■ INSTRUCTIONS TO FOLLOW
Every line of the data that includes "fields" should be copied out.

[Stored data entries]
BEGIN
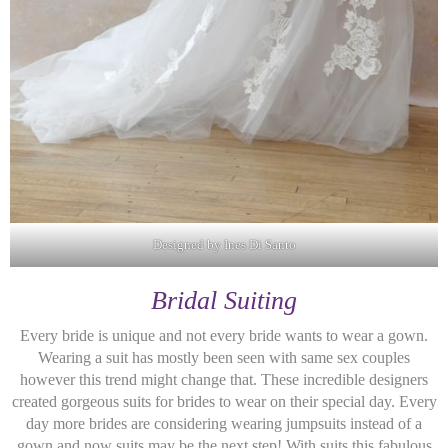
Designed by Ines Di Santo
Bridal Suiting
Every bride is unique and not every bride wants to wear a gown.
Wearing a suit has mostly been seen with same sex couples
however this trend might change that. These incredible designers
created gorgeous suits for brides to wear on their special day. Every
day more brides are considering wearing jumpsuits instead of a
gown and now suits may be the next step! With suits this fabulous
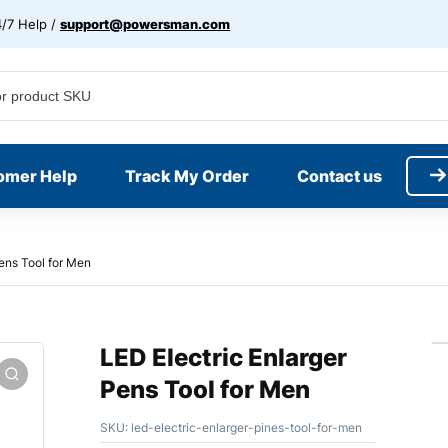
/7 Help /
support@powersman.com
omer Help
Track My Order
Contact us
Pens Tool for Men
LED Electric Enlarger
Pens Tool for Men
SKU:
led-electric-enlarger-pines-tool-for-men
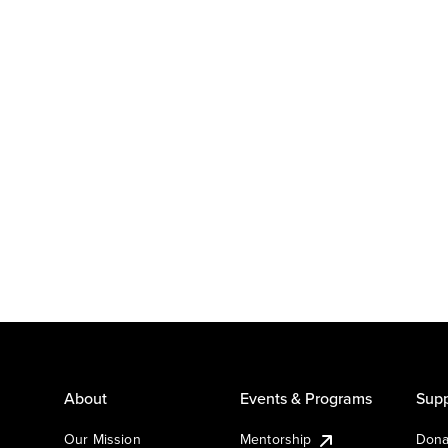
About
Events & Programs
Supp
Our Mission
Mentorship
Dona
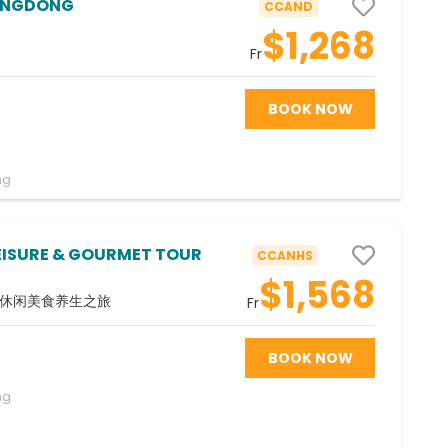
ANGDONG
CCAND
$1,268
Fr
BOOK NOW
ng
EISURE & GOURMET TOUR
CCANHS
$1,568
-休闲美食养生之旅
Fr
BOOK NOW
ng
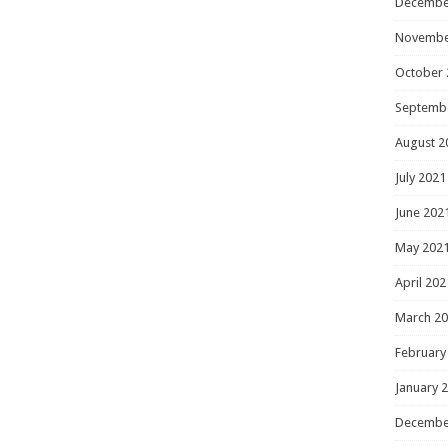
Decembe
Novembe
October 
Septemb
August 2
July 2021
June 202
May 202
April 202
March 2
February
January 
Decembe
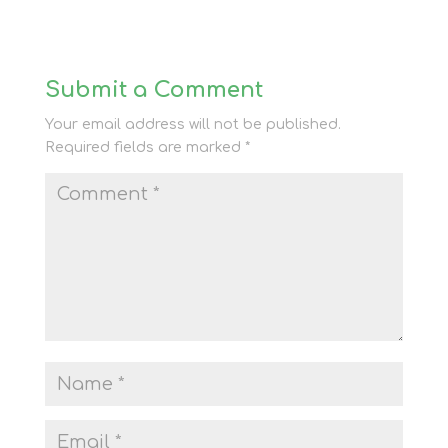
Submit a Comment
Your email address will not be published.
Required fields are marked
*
END
BEGIN
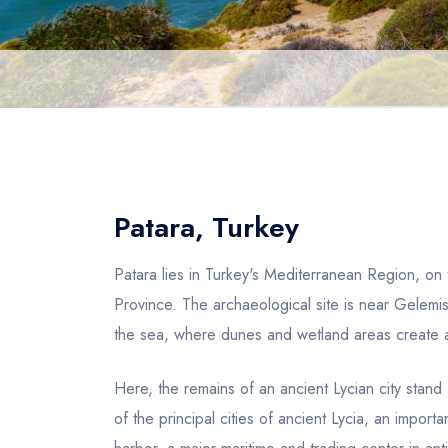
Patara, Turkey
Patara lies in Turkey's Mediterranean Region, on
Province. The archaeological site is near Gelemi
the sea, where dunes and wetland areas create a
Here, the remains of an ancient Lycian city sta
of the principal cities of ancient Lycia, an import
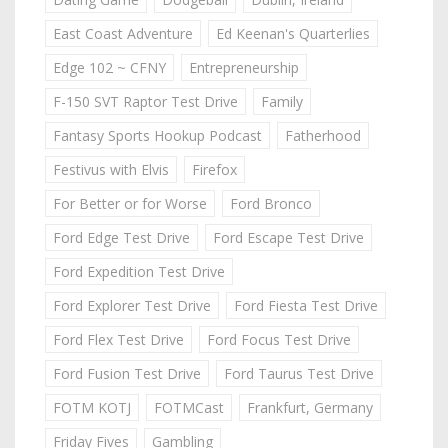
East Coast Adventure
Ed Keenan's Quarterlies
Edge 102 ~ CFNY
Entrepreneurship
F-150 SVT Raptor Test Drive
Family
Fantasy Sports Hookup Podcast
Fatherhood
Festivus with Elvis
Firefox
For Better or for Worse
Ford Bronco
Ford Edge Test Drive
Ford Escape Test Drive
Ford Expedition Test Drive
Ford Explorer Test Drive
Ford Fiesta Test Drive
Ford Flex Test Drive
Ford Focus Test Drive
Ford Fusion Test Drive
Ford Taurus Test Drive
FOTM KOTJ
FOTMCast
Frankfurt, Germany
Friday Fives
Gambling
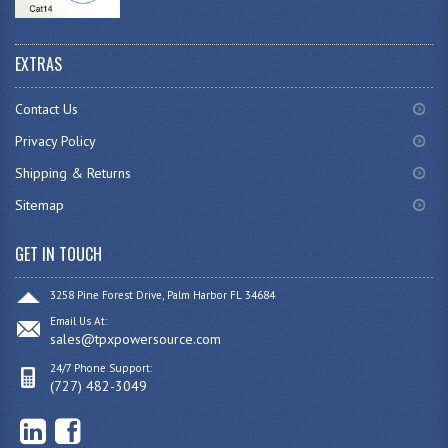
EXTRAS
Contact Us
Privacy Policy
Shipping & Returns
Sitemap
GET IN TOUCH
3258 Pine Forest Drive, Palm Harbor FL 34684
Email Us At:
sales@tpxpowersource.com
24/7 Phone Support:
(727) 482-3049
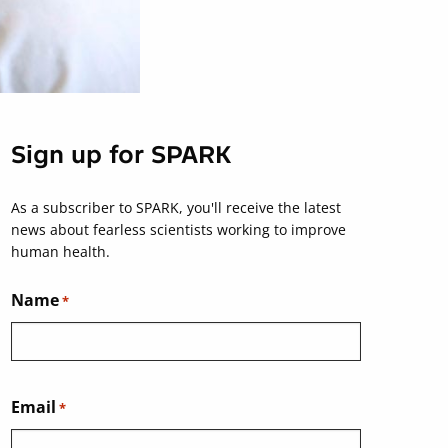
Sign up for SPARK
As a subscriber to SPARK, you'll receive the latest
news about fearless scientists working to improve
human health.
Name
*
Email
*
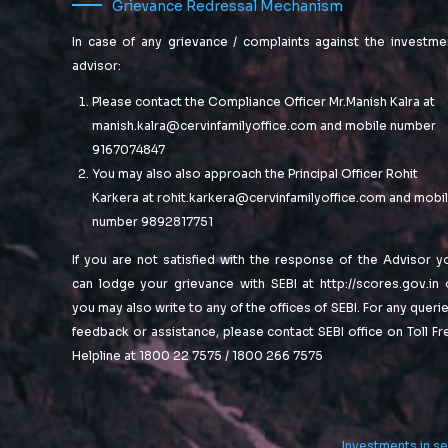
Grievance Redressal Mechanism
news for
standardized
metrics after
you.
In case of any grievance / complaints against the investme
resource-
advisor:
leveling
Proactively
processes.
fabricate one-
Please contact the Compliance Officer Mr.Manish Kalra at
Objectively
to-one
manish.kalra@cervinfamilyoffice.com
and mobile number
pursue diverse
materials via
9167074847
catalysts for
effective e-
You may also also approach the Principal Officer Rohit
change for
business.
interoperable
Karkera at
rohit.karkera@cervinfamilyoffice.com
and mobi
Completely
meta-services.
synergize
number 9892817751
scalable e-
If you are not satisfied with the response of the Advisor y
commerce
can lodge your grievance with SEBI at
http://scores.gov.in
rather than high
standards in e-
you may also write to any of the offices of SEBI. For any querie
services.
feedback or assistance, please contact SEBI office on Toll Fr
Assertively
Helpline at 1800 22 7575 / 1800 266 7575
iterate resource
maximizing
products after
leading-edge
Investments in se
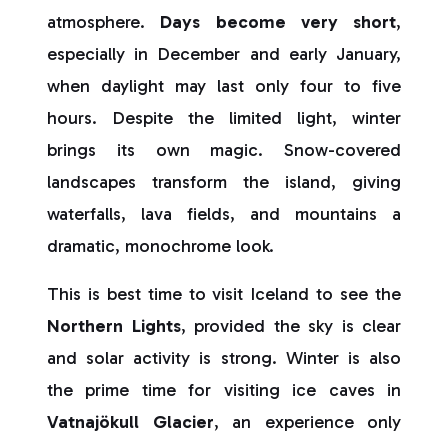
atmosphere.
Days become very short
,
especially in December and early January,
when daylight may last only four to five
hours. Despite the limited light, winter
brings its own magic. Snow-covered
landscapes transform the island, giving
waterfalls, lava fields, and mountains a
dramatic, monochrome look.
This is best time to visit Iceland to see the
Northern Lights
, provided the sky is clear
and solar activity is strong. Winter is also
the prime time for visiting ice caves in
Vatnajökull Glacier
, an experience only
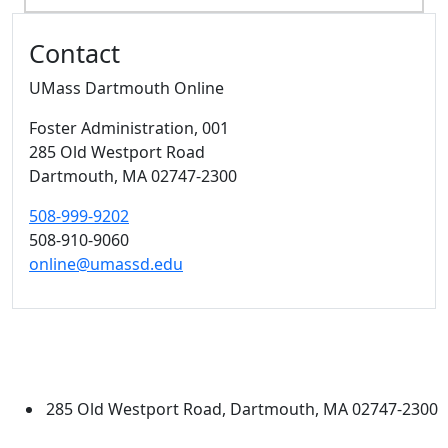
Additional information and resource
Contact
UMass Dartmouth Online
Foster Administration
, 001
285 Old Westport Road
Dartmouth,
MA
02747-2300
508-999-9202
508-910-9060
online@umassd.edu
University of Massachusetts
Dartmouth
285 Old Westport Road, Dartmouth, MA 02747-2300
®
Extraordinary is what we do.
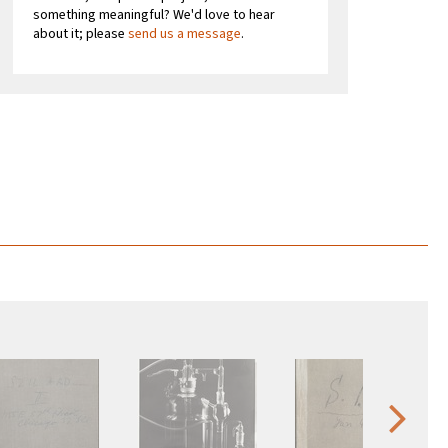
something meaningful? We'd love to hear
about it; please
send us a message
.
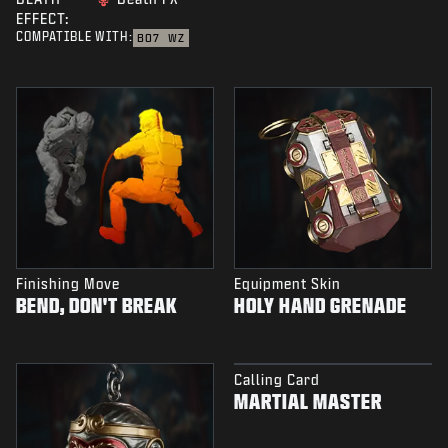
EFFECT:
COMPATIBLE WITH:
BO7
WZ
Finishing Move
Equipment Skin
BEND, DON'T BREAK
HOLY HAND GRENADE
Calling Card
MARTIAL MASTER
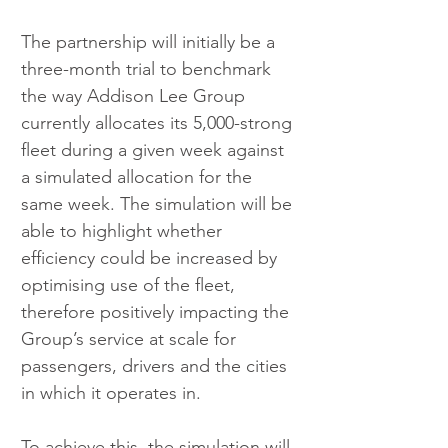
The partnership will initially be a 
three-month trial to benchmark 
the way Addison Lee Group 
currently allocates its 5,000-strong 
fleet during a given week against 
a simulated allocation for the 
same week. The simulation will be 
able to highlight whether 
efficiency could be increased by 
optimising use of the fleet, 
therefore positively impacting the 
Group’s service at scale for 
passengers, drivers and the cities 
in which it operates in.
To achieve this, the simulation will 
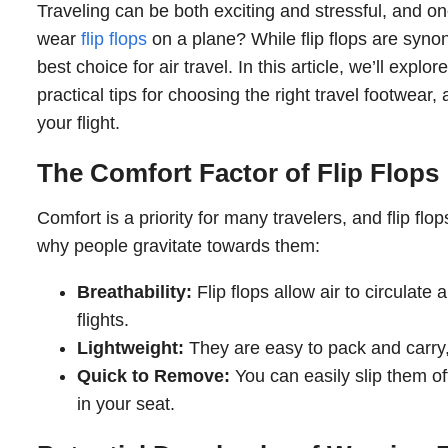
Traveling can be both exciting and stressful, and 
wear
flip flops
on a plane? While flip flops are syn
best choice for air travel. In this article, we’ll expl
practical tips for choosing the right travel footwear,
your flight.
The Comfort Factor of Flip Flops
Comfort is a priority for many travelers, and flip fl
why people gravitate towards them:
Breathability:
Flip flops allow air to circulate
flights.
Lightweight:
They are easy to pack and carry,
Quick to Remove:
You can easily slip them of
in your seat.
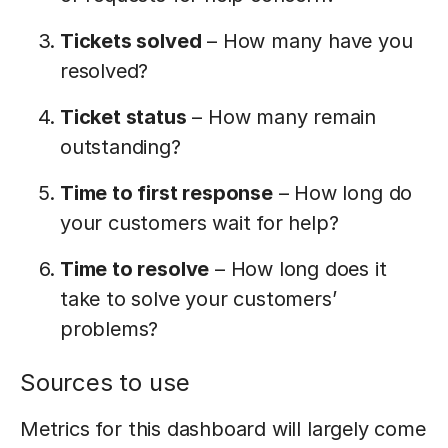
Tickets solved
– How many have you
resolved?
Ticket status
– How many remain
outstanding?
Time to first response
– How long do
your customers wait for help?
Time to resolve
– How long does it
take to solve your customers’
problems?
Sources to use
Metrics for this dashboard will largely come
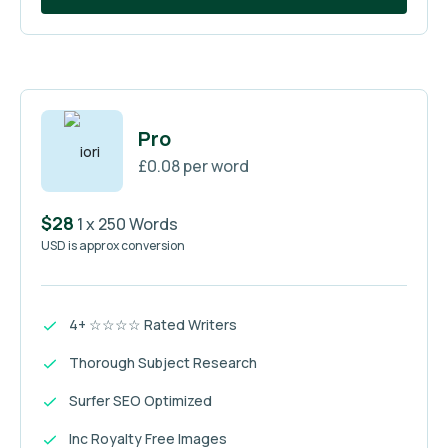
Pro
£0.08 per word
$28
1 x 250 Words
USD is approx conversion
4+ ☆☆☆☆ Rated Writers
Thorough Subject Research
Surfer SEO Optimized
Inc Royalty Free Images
END
■ RESULT OF THE EXERCISE
Required fields are marked
waterfalls, lava fields, and mountains a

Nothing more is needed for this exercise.